What you have to do:
Exclude the pictures, then copy word for word the lines running from the beginning of the records through the line with "Supremo N° 004-2010-TR;".

(Extracted page text data)
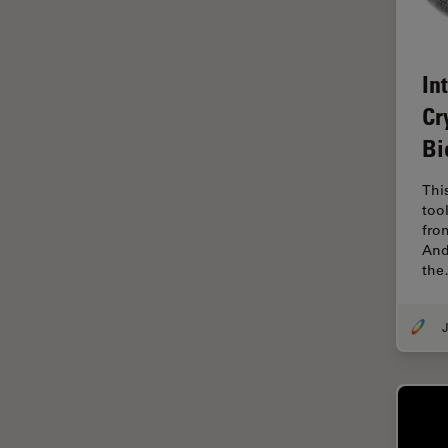
fluorescencia)
Fluorescencia
Fluoróforo
In
Cr
FluoSync
Bi
FRAP
Fresado con haz de iones
Thi
too
FRET
fro
Funciones de STELLARIS
And
th
Garantía de calidad / Control
de calidad
J
Ginecología y Urología
Granos
Historia
HyD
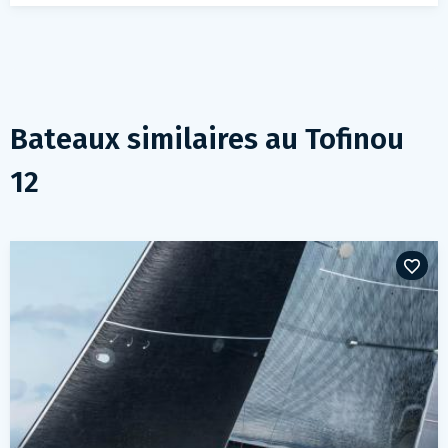
Bateaux similaires au
Tofinou
12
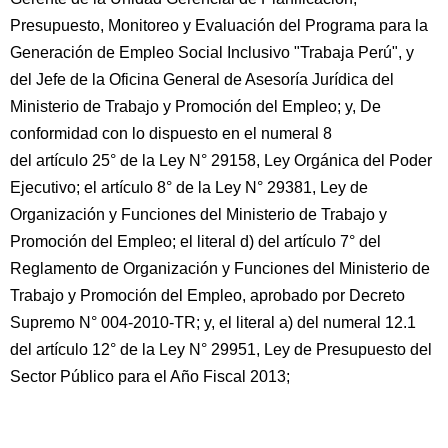
Presupuesto, Monitoreo y Evaluación del Programa para la
Generación de Empleo Social Inclusivo "Trabaja Perú", y
del Jefe de la Oficina General de Asesoría Jurídica del
Ministerio de Trabajo y Promoción del Empleo; y, De
conformidad con lo dispuesto en el numeral 8
del artículo 25° de la Ley N° 29158, Ley Orgánica del Poder
Ejecutivo; el artículo 8° de la Ley N° 29381, Ley de
Organización y Funciones del Ministerio de Trabajo y
Promoción del Empleo; el literal d) del artículo 7° del
Reglamento de Organización y Funciones del Ministerio de
Trabajo y Promoción del Empleo, aprobado por Decreto
Supremo N° 004-2010-TR; y, el literal a) del numeral 12.1
del artículo 12° de la Ley N° 29951, Ley de Presupuesto del
Sector Público para el Año Fiscal 2013;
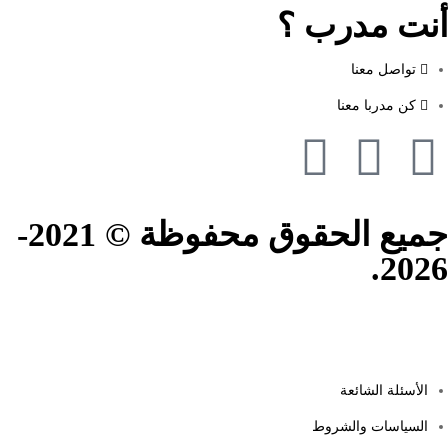
أنت مدرب ؟
تواصل معنا
كن مدربا معنا
جميع الحقوق محفوظة © 2021-
2026.
الأسئلة الشائعة
السياسات والشروط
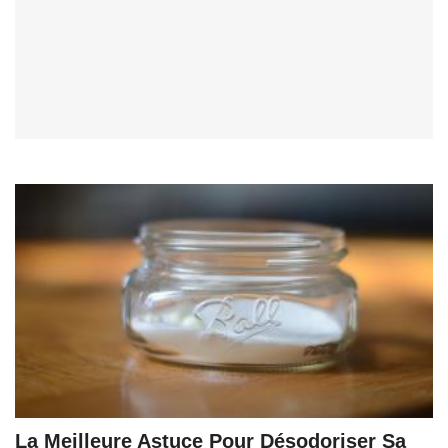
La Meilleure Astuce Pour Désodoriser Sa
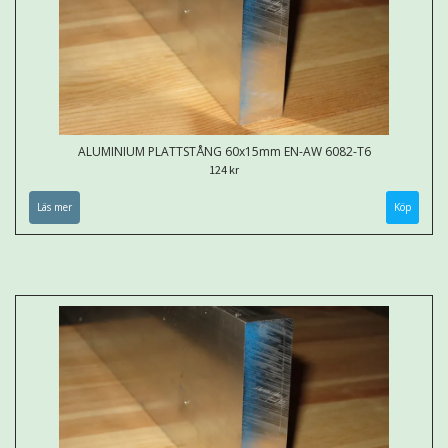
ALUMINIUM PLATTSTÅNG 60x15mm EN-AW 6082-T6
124 kr
Läs mer
Köp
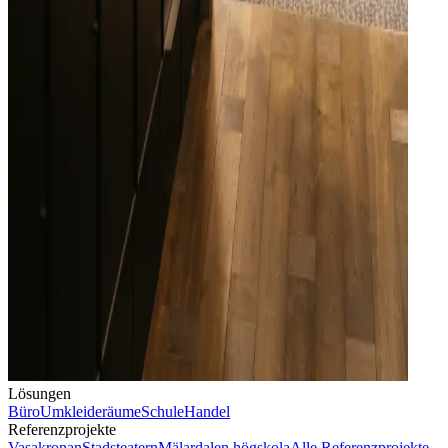
Lösungen
Büro
Umkleideräume
Schule
Handel
Referenzprojekte
Vasakronan
Stadsteatern
Mälardalen högskola
Alle Referenzprojekte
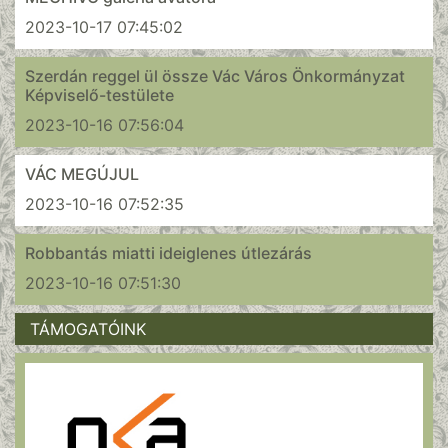
2023-10-17 07:45:02
Szerdán reggel ül össze Vác Város Önkormányzat
Képviselő-testülete
2023-10-16 07:56:04
VÁC MEGÚJUL
2023-10-16 07:52:35
Robbantás miatti ideiglenes útlezárás
2023-10-16 07:51:30
TÁMOGATÓINK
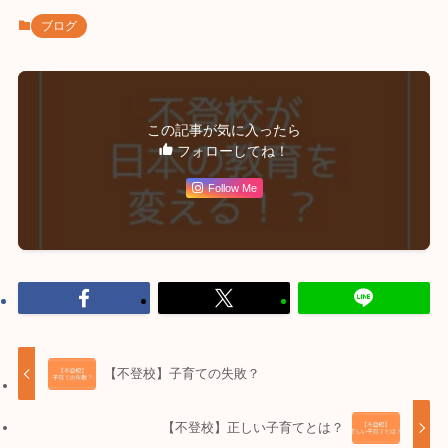
ブログ
この記事が気に入ったら
フォローしてね！
Follow Me
【不登校】子育ての失敗？
【不登校】正しい子育てとは？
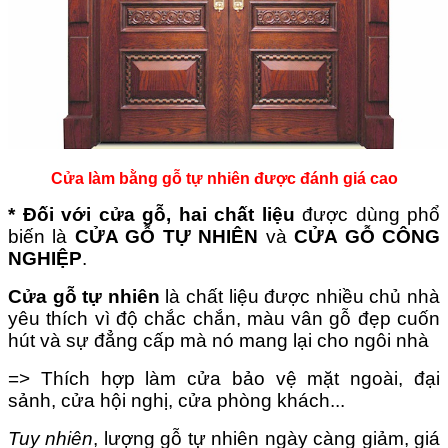
Cửa làm bằng gỗ tự nhiên được đánh giá cao
* Đối với cửa gỗ,
hai chất liệu
được dùng phổ
biến là
CỬA GỖ TỰ NHIÊN
và
CỬA GỖ CÔNG
NGHIỆP
.
Cửa gỗ tự nhiên
là chất liệu được nhiều chủ nhà
yêu thích vì độ chắc chắn, màu vân gỗ đẹp cuốn
hút và sự đẳng cấp mà nó mang lại cho ngôi nhà
=> Thích hợp làm cửa bảo vệ mặt ngoài, đại
sảnh, cửa hội nghị, cửa phòng khách...
Tuy nhiên
, lượng gỗ tự nhiên ngày càng giảm, giá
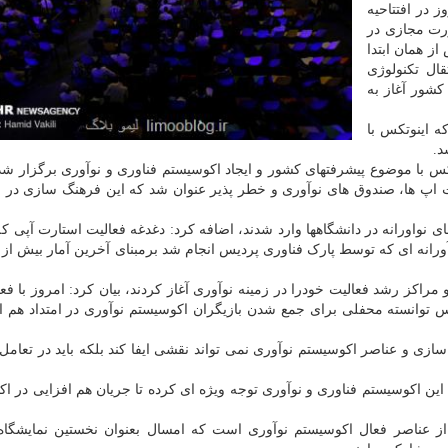
 در افتتاحیه
وری اینوتکس۲۰۲۰ که به صورت مجازی در
ز همان ابتدا
ال تکنولوژی
کشور آغاز به
ه اینوتکس با
د.
 فناوری پردیس با اعلان اینکه از سال ۹۳ اینوتکس با موضوع پیشرفتهای کشور و ایجاد اکوسیستم فناوری و نوآوری برگزا
ت اپ ها، صندوق های نوآوری و خطر پذیر عنوان شد که این فرهنگ سازی در 
رهای نواورانه در دانشگاهها وارد شدند، اضافه کرد: دغدغه فعالیت استارت آپی 
ها و مراکز رشد فعالیت خودرا در زمینه نوآوری آغاز کردند، بیان کرد: امروز با 
 توانسته محفلی برای جمع شدن بازیگران اکوسیستم نوآوری در امتداد هم ا
زی و عناصر اکوسیستم نوآوری نمی تواند نقشی ایفا کند بلکه باید در تعامل 
به این اکوسیستم فناوری و نوآوری توجه ویژه ای کرده تا جریان هم افزایی در ا
ز عناصر فعال اکوسیستم نوآوری است که امسال بعنوان نخستین نمایشگاه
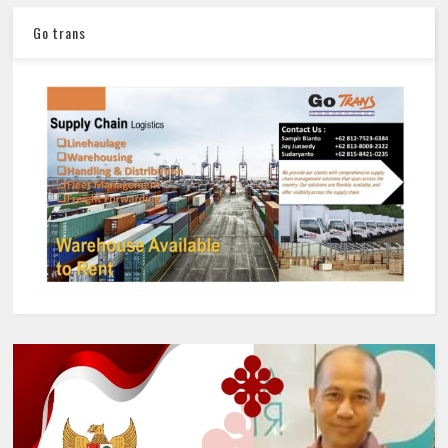
Go trans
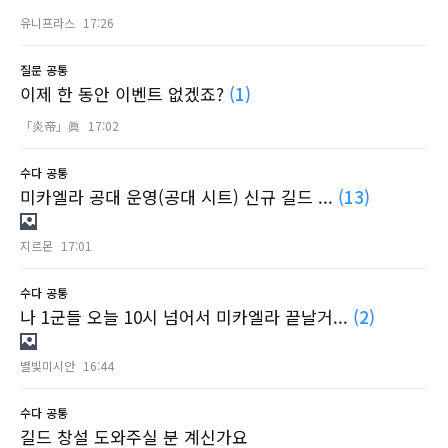
유니프라스
17:26
질문
공통
이제 한 동안 이벤트 없겠죠?
(1)
「炎帝」眞
17:02
수다
공통
미카엘라 공대 운영(공대 시트) 신규 길드 ...
(13)
지르몬
17:01
수다
공통
나 1군들 오늘 10시 넘어서 미카엘라 끝날거...
(2)
별빛미시안
16:44
수다
공통
길드 창설 도와주실 분 계신가요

Result of this task:
fluorescencia)
Fluorescencia
Fluoróforo
In
Cr
FluoSync
Bi
FRAP
Fresado con haz de iones
Thi
too
FRET
fro
Funciones de STELLARIS
And
th
Garantía de calidad / Control
de calidad
J
Ginecología y Urología
Granos
Historia
HyD
Bateaux similaires au
Tofinou
12
Presupuesto, Monitoreo y Evaluación del Programa para la
Generación de Empleo Social Inclusivo "Trabaja Perú", y
del Jefe de la Oficina General de Asesoría Jurídica del
Ministerio de Trabajo y Promoción del Empleo; y, De
conformidad con lo dispuesto en el numeral 8
del artículo 25° de la Ley N° 29158, Ley Orgánica del Poder
Ejecutivo; el artículo 8° de la Ley N° 29381, Ley de
Organización y Funciones del Ministerio de Trabajo y
Promoción del Empleo; el literal d) del artículo 7° del
Reglamento de Organización y Funciones del Ministerio de
Trabajo y Promoción del Empleo, aprobado por Decreto
Supremo N° 004-2010-TR; y, el literal a) del numeral 12.1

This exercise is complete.